It would be complicated - but what's the alternative - continue to let the billionaires accumulate wealth while 99% of the population struggles with day to day living costs and public services continue to disintegrate?
People may not believe me from my posts on here, but I am not a socialist - I'm a left leaning centrist. I like capitalism I like having nice things and being able to afford to do nice things.
I am from a working class background, my mom and dad are unusual among their siblings in owning their own house and not living in social housing and I was the first in my family to go to university. My childhood wasn't one of poverty by any means, but there were times when I got free school meals, holidays were a week at Pontin's and I didn't get to have expensive hobbies. DH was similar, and at times really did feel poverty.

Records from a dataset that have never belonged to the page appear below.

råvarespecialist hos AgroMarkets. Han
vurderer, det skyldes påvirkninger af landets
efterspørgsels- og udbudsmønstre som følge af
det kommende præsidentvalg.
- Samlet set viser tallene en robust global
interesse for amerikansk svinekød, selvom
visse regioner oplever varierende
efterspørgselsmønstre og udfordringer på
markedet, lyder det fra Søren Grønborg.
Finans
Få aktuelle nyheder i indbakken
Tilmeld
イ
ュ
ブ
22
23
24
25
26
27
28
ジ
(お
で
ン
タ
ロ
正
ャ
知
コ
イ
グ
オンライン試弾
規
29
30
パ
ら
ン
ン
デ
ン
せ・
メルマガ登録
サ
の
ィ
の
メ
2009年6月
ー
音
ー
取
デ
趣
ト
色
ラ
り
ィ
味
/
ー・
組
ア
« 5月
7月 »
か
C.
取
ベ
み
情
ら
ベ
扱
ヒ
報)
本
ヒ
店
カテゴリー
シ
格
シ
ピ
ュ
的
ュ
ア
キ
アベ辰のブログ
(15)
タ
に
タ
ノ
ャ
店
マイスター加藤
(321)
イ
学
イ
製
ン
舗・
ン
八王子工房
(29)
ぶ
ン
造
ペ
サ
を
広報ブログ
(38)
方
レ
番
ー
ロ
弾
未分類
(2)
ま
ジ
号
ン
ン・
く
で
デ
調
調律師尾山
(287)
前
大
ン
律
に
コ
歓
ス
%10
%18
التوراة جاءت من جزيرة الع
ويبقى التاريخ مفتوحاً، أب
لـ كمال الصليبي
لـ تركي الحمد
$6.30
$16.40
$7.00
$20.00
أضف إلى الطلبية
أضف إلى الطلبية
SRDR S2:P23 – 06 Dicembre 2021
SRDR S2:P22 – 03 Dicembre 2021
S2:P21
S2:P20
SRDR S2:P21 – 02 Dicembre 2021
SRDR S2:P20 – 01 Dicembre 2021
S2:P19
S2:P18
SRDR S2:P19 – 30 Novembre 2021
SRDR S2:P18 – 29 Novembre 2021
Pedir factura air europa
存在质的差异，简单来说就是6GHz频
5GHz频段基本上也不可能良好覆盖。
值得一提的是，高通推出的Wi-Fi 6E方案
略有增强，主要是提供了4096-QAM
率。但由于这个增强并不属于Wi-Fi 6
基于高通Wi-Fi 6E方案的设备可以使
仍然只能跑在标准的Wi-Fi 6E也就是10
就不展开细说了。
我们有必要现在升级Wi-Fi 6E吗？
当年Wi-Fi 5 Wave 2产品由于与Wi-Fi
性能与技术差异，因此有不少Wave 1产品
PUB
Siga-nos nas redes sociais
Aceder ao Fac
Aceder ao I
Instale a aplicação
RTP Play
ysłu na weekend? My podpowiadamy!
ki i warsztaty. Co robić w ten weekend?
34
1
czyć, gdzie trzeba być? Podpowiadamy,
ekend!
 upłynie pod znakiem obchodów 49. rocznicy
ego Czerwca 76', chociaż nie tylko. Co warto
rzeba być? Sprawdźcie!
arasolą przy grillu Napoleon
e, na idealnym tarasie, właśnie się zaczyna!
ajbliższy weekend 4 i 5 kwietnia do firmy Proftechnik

Our household income now puts us in the top 2%, and we've worked hard to get here. My kids get to do expensive hobbies, we go on a couple of holidays a year and go to a lot of gigs / shows / festivals. However, we recognise just how privileged we are and we make sure our children understand that.
As much as I enjoy our lifestyle, I also want to live in a tolerant and fair society with a decent social safety net, where children get a good, free (at the point of use) education, where people can get universal, good quality health care, afford to live in decent, secure housing and have enough money left over to have some fun and a work / life balance. I want the elderly and disabled to receive the care they need and be able to put the heating on without worrying that the bills will bankrupt them.

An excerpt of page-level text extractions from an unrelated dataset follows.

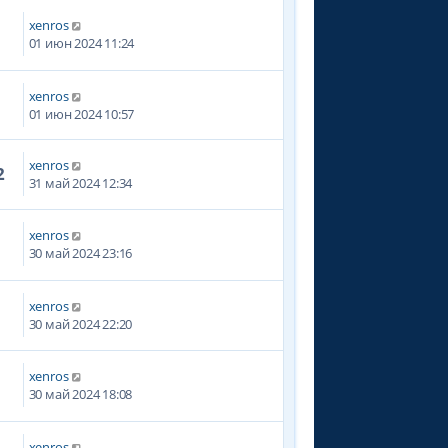
xenros
4
01 июн 2024 11:24
xenros
01 июн 2024 10:57
xenros
2
31 май 2024 12:34
xenros
7
30 май 2024 23:16
xenros
3
30 май 2024 22:20
xenros
6
30 май 2024 18:08
xenros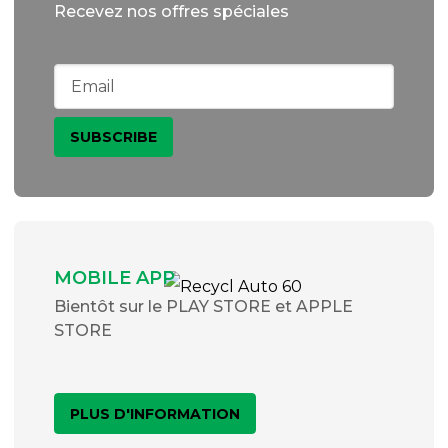
Recevez nos offres spéciales
MOBILE APP
Bientôt sur le PLAY STORE et APPLE
STORE
PLUS D'INFORMATION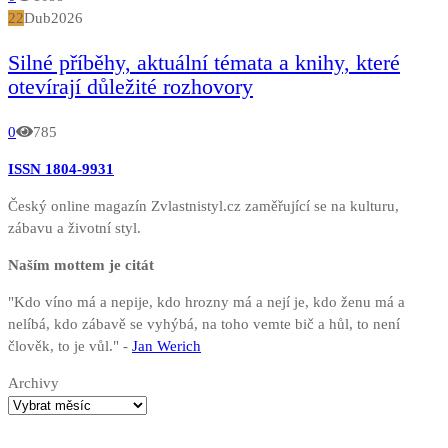
22
Dub
2026
Silné příběhy, aktuální témata a knihy, které
otevírají důležité rozhovory
0
785
ISSN 1804-9931
Český online magazín Zvlastnistyl.cz zaměřující se na kulturu,
zábavu a životní styl.
Naším mottem je citát
"Kdo víno má a nepije, kdo hrozny má a nejí je, kdo ženu má a
nelíbá, kdo zábavě se vyhýbá, na toho vemte bič a hůl, to není
člověk, to je vůl." -
Jan Werich
Archivy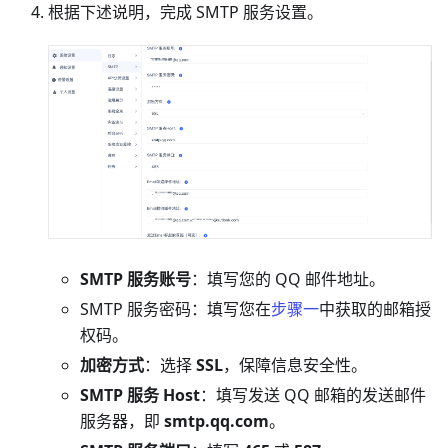
根据下述说明，完成 SMTP 服务设置。
SMTP 服务账号
：填写您的 QQ 邮件地址。
SMTP 服务密码：填写您在
步骤一
中获取的邮箱授
权码。
加密方式
：选择
SSL
，保障信息安全性。
SMTP 服务 Host
：填写发送 QQ 邮箱的发送邮件
服务器，即
smtp.qq.com
。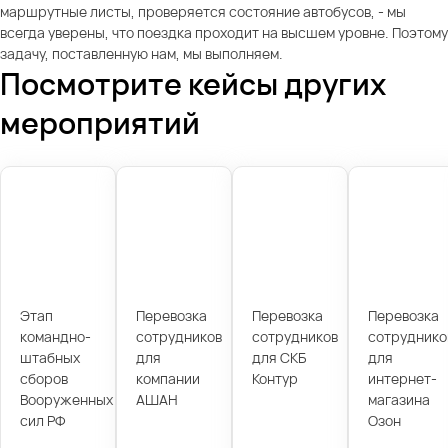
маршрутные листы, проверяется состояние автобусов, - мы
всегда уверены, что поездка проходит на высшем уровне. Поэтому
задачу, поставленную нам, мы выполняем.
Посмотрите кейсы других
мероприятий
Этап
Перевозка
Перевозка
Перевозка
командно-
сотрудников
сотрудников
сотруднико
штабных
для
для СКБ
для
сборов
компании
Контур
интернет-
Вооруженных
АШАН
магазина
сил РФ
Озон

I want the next generation of working class kids to have the same opportunities that we did and I want the gap between those who have the most and those who have the least to be a whole lot smaller!
If I have to pay a few hundred quid more a month in tax for that to happen, then so be it - I may have to go down a star on my holiday hotel, go to a fewer gigs and shows and fewer meals out, in my view, it is a price worth paying.

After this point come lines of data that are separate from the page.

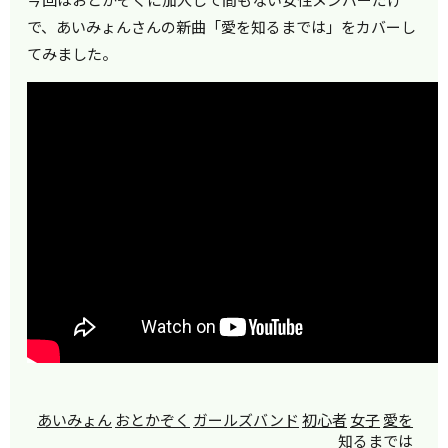
で、あいみょんさんの新曲「愛を知るまでは」をカバーし
てみました。
あいみょん
おとかぞく
ガールズバンド
初心者
女子
愛を
知るまでは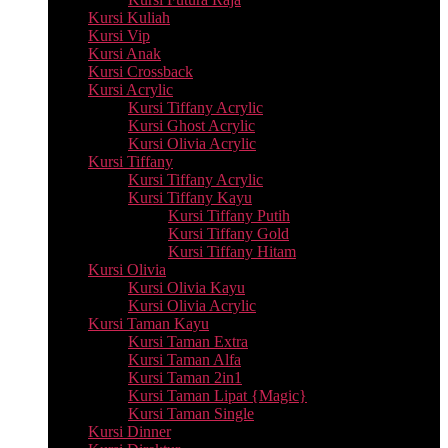
Kursi Kuliah
Kursi Vip
Kursi Anak
Kursi Crossback
Kursi Acrylic
Kursi Tiffany Acrylic
Kursi Ghost Acrylic
Kursi Olivia Acrylic
Kursi Tiffany
Kursi Tiffany Acrylic
Kursi Tiffany Kayu
Kursi Tiffany Putih
Kursi Tiffany Gold
Kursi Tiffany Hitam
Kursi Olivia
Kursi Olivia Kayu
Kursi Olivia Acrylic
Kursi Taman Kayu
Kursi Taman Extra
Kursi Taman Alfa
Kursi Taman 2in1
Kursi Taman Lipat {Magic}
Kursi Taman Single
Kursi Dinner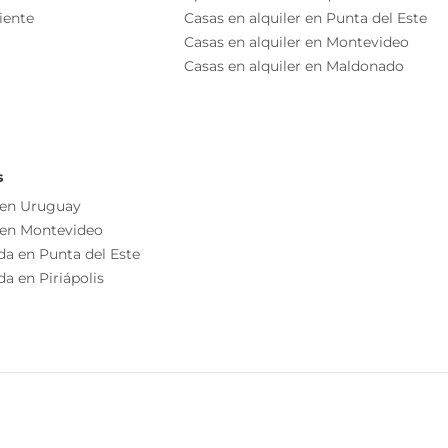
iente
Casas en alquiler en Punta del Este
 de la Avenida 8 de Octubre.
Casas en alquiler en Montevideo
Casas en alquiler en Maldonado
o independiente
Orientación Norte
as esenciales del inmueble, debiéndose consultar al
Habitación De Servicio
ización de las medidas, descripciones arquitectónicas y
Living/comedor
s información, cuyos valores son aproximados.
s
 en Uruguay
 en Montevideo
da en Punta del Este
a en Piriápolis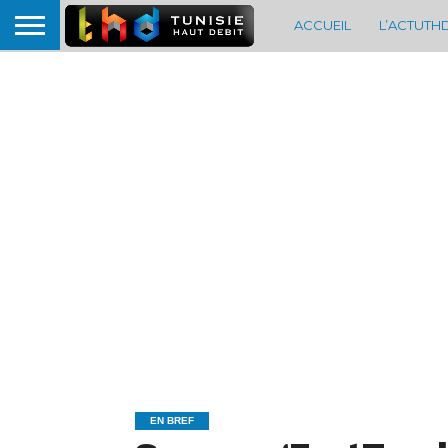
ACCUEIL
L’ACTUTH
EN BREF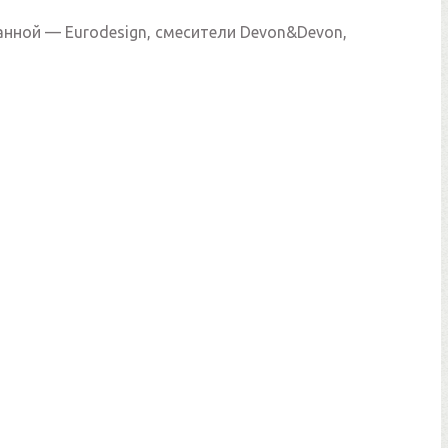
анной — Eurodesign, смесители Devon&Devon,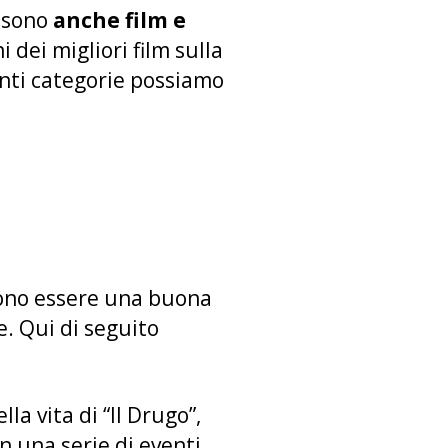
i sono
anche film e
dei migliori film sulla
enti categorie possiamo
ssono essere una buona
e. Qui di seguito
la vita di “Il Drugo”,
 una serie di eventi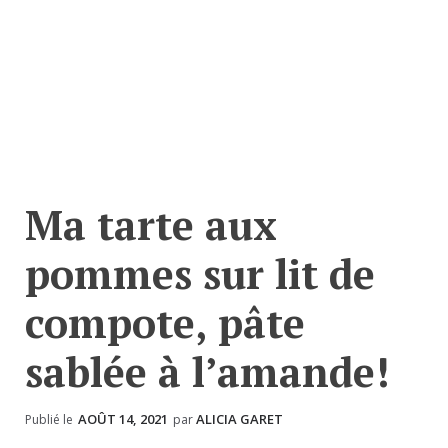
Ma tarte aux
pommes sur lit de
compote, pâte
sablée à l’amande!
AOÛT 14, 2021
ALICIA GARET
Publié le
par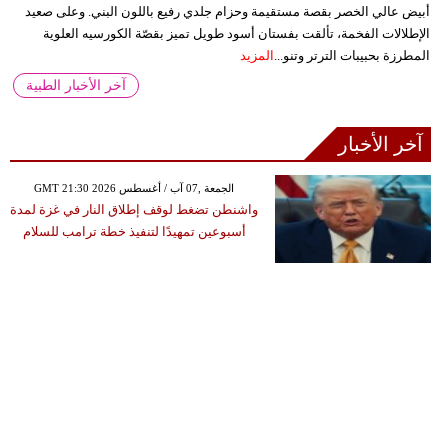
أبيض عالي الخصر بقصة مستقيمة وحزام جلدي رفيع باللون البني. وعلى صعيد
الإطلالات الفخمة، تألقت بفستان أسود طويل تميز بقصّة الكورسيه العلوية
المطرزة بحبيبات الترتر وتنو...
المزيد
آخر الأخبار الطبية
آخر الأخبار
GMT 21:30 2026 الجمعة ,07 آب / أغسطس
واشنطن تضغط لوقف إطلاق النار في غزة لمدة
أسبوعين تمهيدًا لتنفيذ خطة ترامب للسلام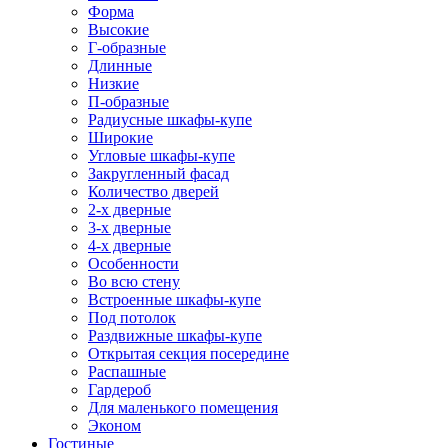
Форма
Высокие
Г-образные
Длинные
Низкие
П-образные
Радиусные шкафы-купе
Широкие
Угловые шкафы-купе
Закругленный фасад
Количество дверей
2-х дверные
3-х дверные
4-х дверные
Особенности
Во всю стену
Встроенные шкафы-купе
Под потолок
Раздвижные шкафы-купе
Открытая секция посередине
Распашные
Гардероб
Для маленького помещения
Эконом
Гостиные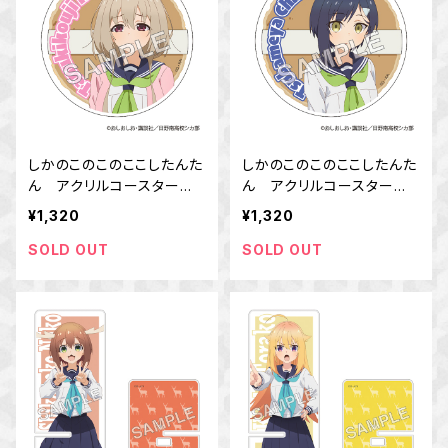
しかのこのこのここしたんた
しかのこのこのここしたんた
ん アクリルコースター
ん アクリルコースター
狸小路 絹
燕谷 千春
¥1,320
¥1,320
SOLD OUT
SOLD OUT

But the top 1-2% of earners paying more in tax on their income, is a whole different conversation to what should happen to the billionaires. That level of wealth is not just obscene, it is gained on the back of the rest of us as they buy up assets and debt to add to their balance sheets and exploit the people that work for them.
The acquisition of that much wealth is not about having the cash to spend, it is that the wealth is a measure of status and success. If we can create a different measure for status and success, the wealth is no longer a goal - anything over £200 million of personal wealth would compound interest / stock gains quicker than it can be spent. Yes, there would need to be discussions about how that is defined, but just because it is difficult doesn't mean we shouldn't have them.
It's not about changing the rules of the game to take so much off Jeff Bezos that he can't have a $50 million dollar wedding, it's about playing a different game altogether. One where there is no incentive hoard wealth to the levels that the billionaires do because when you get to £200 million (or whatever the cut off point is) the measure of success becomes how much you make for society rather than how much personal wealth you gain by taking from it.
I know it's a utopian ideal and one which will probably never happen, but we have to start doing something otherwise the whole thing will collapse and we'll end up in some kind of post apocalyptic, war ridden hellscape.